CFOs more optimistic about the economic forecast for the first time
July 2, 2013 | 2 min read
For the first time in many years, more European CFOs were positive rather than negative about the economic outlook. A third or 29% of European colleagues can see the future with a degree of optimism. Nevertheless, most (38%) see no change in the short-term and the European view is less optimistic than in other areas of the world. A majority of 43%, however, does expect an improvement in terms of the financial performance of their own company.
This has transpired from the Global CFO Survey, the longest running worldwide study into economic views among top financial managers, conducted by Duke University and TIAS School for Business and Society and supported by universities in Japan, South Africa and Brazil.
Once a quarter, the CFO survey questions CFO’s, 25% of whom come from the Benelux, about their expectations for the economic landscape and gauges their opinions on another, related topic. This time, the supplementary topic was the role of corporate social responsibility and sustainability within company results.
CFO’s continue to invest
Most CFO’s do not expect any economic growth in the short-term. The most important reasons for this are low consumer demand, prices coming under pressure as a result of competition, worldwide financial instability and government policy. As a result, margins are under pressure, it is harder to pinpoint expectations about the future and reconcile policy with this, and more challenging to motivate employees to stay productive.
A little less than half the CFO’s expect to have to call upon their reserves in the coming 12 months, primarily in order to continue with investments.
Top salaries under pressure
The research also demonstrated that the salaries of top managers were coming up for discussion. Even though a good 20% of the respondents reported criticism of top salaries, no less than 43.5% indicated that they would be curbing these payments in the coming year. Criticism had largely come from shareholders and owners or the Board of Directors.
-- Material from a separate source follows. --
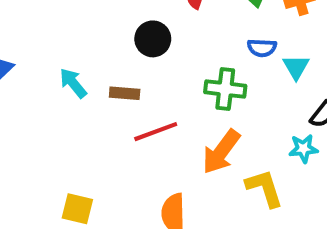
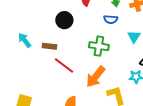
blue semicircle: (262, 48) -> (111, 19), moved
red line: (156, 132) -> (64, 66), turned 55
CSR because it’s all part of it
Corporate social responsibility and sustainability are higher on the agenda in Europe than is the case in the U.S. In Europe, 63% of the respondents considered this to be important or very important while, in the U.S. this is only half. CSR is even more important in Asia (67%), South America (76%) and Africa (83%).
CSR initiatives are specifically targeted towards company employees and the management, customers and the environment. The reasons for this have no direct link with operating profit. The principal reason seems to be improving image, followed by ‘because it’s something you ought to be doing’. Just 18% employs CSR in order to create higher consumer demand and 10% use it to make the cost structure more efficient. No less than 56% make no effort at all to chart efforts (in relation to finance). They do not have the resources for this purpose, there is no pressure from shareholders or there is too little expertise in order to do so.
European sentiment remains consistent
Europeans score 53 in terms of the sentiments-index (on a scale of 1-100); the same as last quarter. This is the lowest of all regions of the world. South America has reduced slightly but is still most optimistic with an index score of 66. Asia takes second place with 62 and the US has increased significantly with a score of 61.
Kees Koedijk, dean and director of TIAS: “We are slowly seeing improvements in sentiment, even though we still have a long way to go in Europe. Hopefully, we can draw inspiration from the other world regions. The growth in optimism in the U.S. is very hopeful. As the driving force behind progress in other economies, it is important that steps are being taken in the right direction in this area.”